Your copy of the entries below should hold exactly the lines from the one containing "SUV that blends versatile cargo space" to the one containing "ard Statement (TRS)?", inclusive, and no pictures.

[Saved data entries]
-----

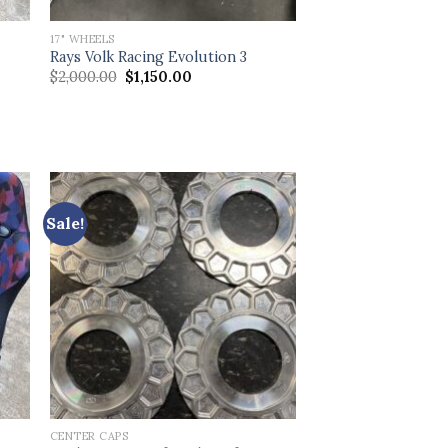
17" WHEELS
Rays Volk Racing Evolution 3
Original
Current
$
2,000.00
$
1,150.00
price
price
was:
is:
$2,000.00.
$1,150.00.
Sale!
CENTER CAPS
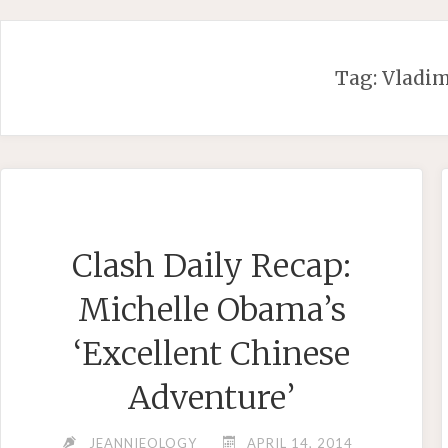
Skip
to
content
Tag:
Vladim
Clash Daily Recap:
Michelle Obama’s
‘Excellent Chinese
Adventure’
JEANNIEOLOGY
APRIL 14, 2014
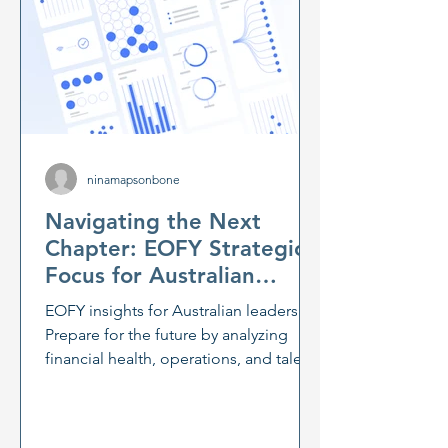
ninamapsonbone
Navigating the Next
Chapter: EOFY Strategic
Focus for Australian
Leaders
EOFY insights for Australian leaders:
Prepare for the future by analyzing
financial health, operations, and talent.
Navigate economic uncertainty with
flexible strategic planning and
scenario analysis. Learn how leadership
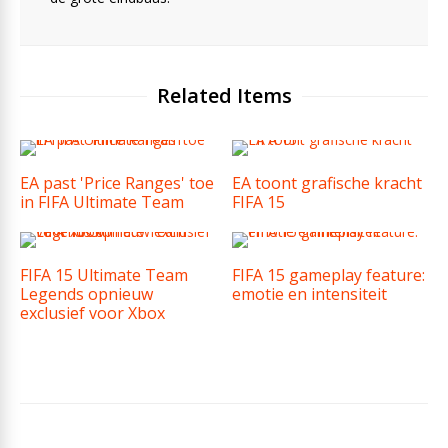
Related Items
EA past 'Price Ranges' toe
EA toont grafische kracht
in FIFA Ultimate Team
FIFA 15
FIFA 15 Ultimate Team
FIFA 15 gameplay feature:
Legends opnieuw
emotie en intensiteit
exclusief voor Xbox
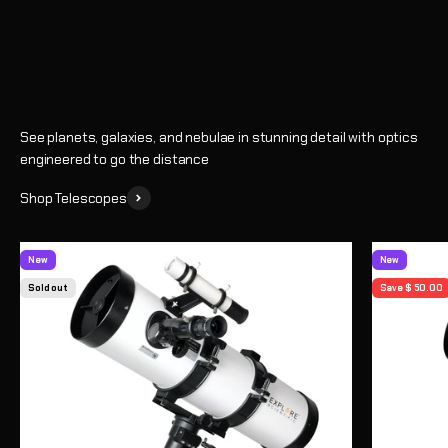
Shop
See planets, galaxies, and nebulae in stunning detail with optics
engineered to go the distance
Shop Telescopes
New
New
Sold out
Save $ 50.00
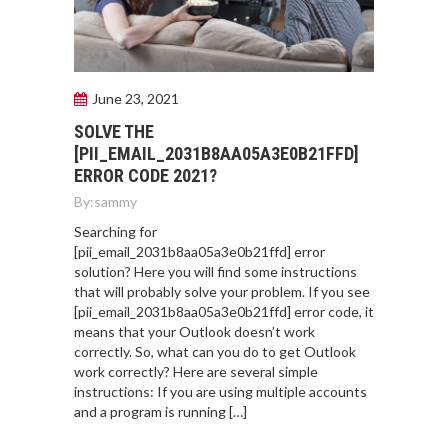
June 23, 2021
SOLVE THE
[PII_EMAIL_2031B8AA05A3E0B21FFD]
ERROR CODE 2021?
By:
sammy
Searching for
[pii_email_2031b8aa05a3e0b21ffd] error
solution? Here you will find some instructions
that will probably solve your problem. If you see
[pii_email_2031b8aa05a3e0b21ffd] error code, it
means that your Outlook doesn’t work
correctly. So, what can you do to get Outlook
work correctly? Here are several simple
instructions: If you are using multiple accounts
and a program is running […]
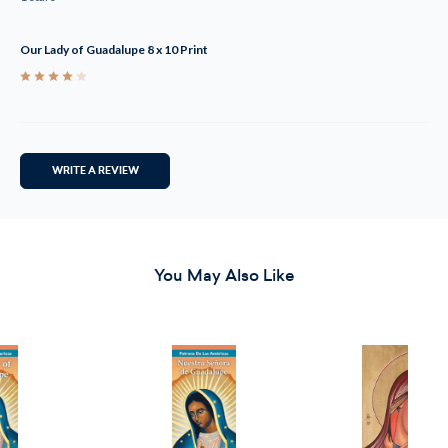
Our Lady of Guadalupe 8 x 10 Print
4
WRITE A REVIEW
You May Also Like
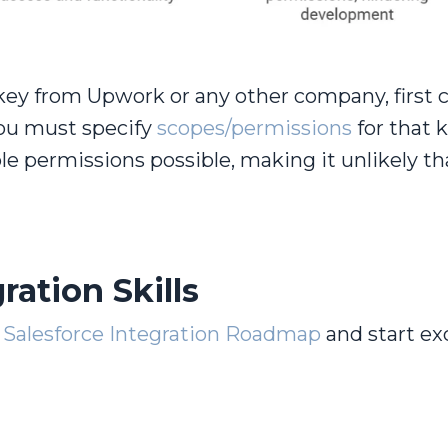
key from Upwork or any other company, first 
you must specify
scopes/permissions
for that k
ble permissions possible, making it unlikely th
ration Skills
Salesforce Integration
Roadmap
and start ex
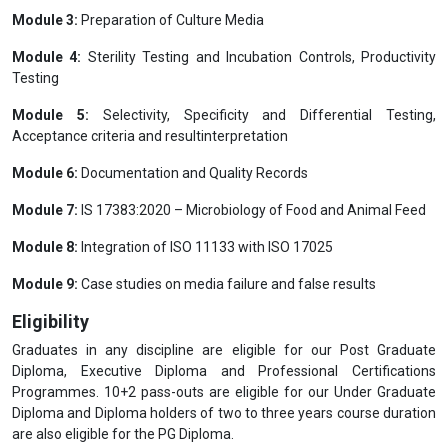
Module 3:
Preparation of Culture Media
Module 4:
Sterility Testing and Incubation Controls, Productivity
Testing
Module 5:
Selectivity, Specificity and Differential Testing,
Acceptance criteria and resultinterpretation
Module 6:
Documentation and Quality Records
Module 7:
IS 17383:2020 – Microbiology of Food and Animal Feed
Module 8:
Integration of ISO 11133 with ISO 17025
Module 9:
Case studies on media failure and false results
Eligibility
Graduates in any discipline are eligible for our Post Graduate
Diploma, Executive Diploma and Professional Certifications
Programmes. 10+2 pass-outs are eligible for our Under Graduate
Diploma and Diploma holders of two to three years course duration
are also eligible for the PG Diploma.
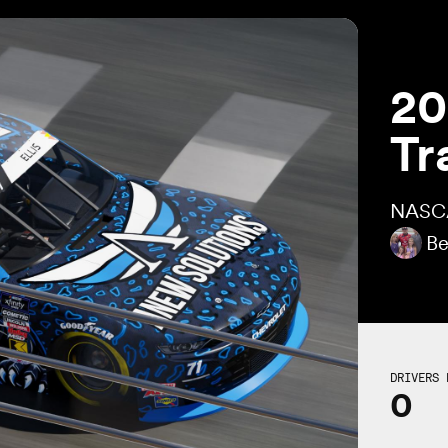
20
Tr
NASCA
Be
DRIVERS 
0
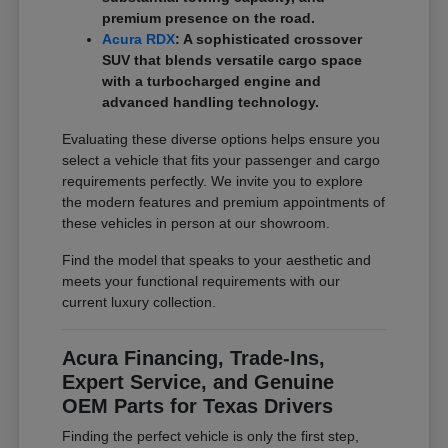
premium presence on the road.
Acura RDX
: A sophisticated crossover
SUV that blends versatile cargo space
with a turbocharged engine and
advanced handling technology.
Evaluating these diverse options helps ensure you
select a vehicle that fits your passenger and cargo
requirements perfectly. We invite you to explore
the modern features and premium appointments of
these vehicles in person at our showroom.
Find the model that speaks to your aesthetic and
meets your functional requirements with our
current luxury collection.
Acura Financing, Trade-Ins,
Expert Service, and Genuine
OEM Parts for Texas Drivers
Finding the perfect vehicle is only the first step,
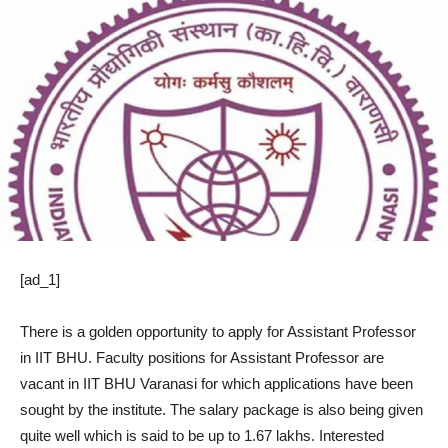
[ad_1]
There is a golden opportunity to apply for Assistant Professor
in IIT BHU. Faculty positions for Assistant Professor are
vacant in IIT BHU Varanasi for which applications have been
sought by the institute. The salary package is also being given
quite well which is said to be up to 1.67 lakhs. Interested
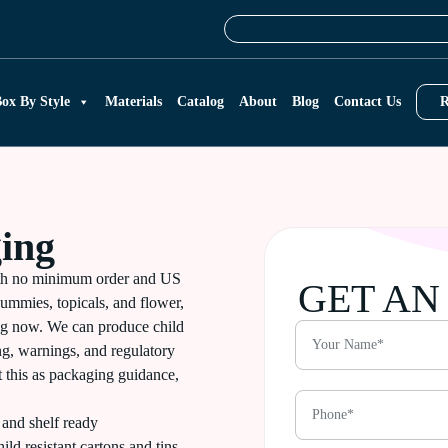
ox By Style
Materials
Catalog
About
Blog
Contact Us
R
ing
th no minimum order and US
GET AN
ummies, topicals, and flower,
ing now. We can produce child
ing, warnings, and regulatory
t this as packaging guidance,
and shelf ready
ild resistant cartons and tins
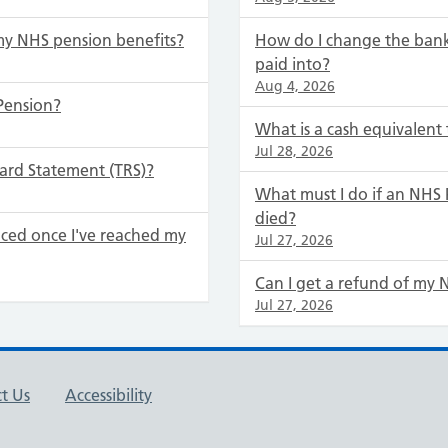
my NHS pension benefits?
How do I change the bank
paid into?
Aug 4, 2026
Pension?
What is a cash equivalent 
Jul 28, 2026
ard Statement (TRS)?
What must I do if an NH
died?
ced once I've reached my
Jul 27, 2026
Can I get a refund of my 
Jul 27, 2026
t Us
Accessibility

-----

> [Response to the exercise]
SUV that blends versatile cargo space
with a turbocharged engine and
advanced handling technology.
Evaluating these diverse options helps ensure you
select a vehicle that fits your passenger and cargo
requirements perfectly. We invite you to explore
the modern features and premium appointments of
these vehicles in person at our showroom.
Find the model that speaks to your aesthetic and
meets your functional requirements with our
current luxury collection.
Acura Financing, Trade-Ins,
Expert Service, and Genuine
OEM Parts for Texas Drivers
Finding the perfect vehicle is only the first step,
[ad_1]
There is a golden opportunity to apply for Assistant Professor
in IIT BHU. Faculty positions for Assistant Professor are
vacant in IIT BHU Varanasi for which applications have been
sought by the institute. The salary package is also being given
quite well which is said to be up to 1.67 lakhs. Interested
ox By Style
Materials
Catalog
About
Blog
Contact Us
R
ing
th no minimum order and US
GET AN
ummies, topicals, and flower,
ing now. We can produce child
ing, warnings, and regulatory
t this as packaging guidance,
and shelf ready
ild resistant cartons and tins
my NHS pension benefits?
How do I change the bank
paid into?
Aug 4, 2026
Pension?
What is a cash equivalent 
Jul 28, 2026
ard Statement (TRS)?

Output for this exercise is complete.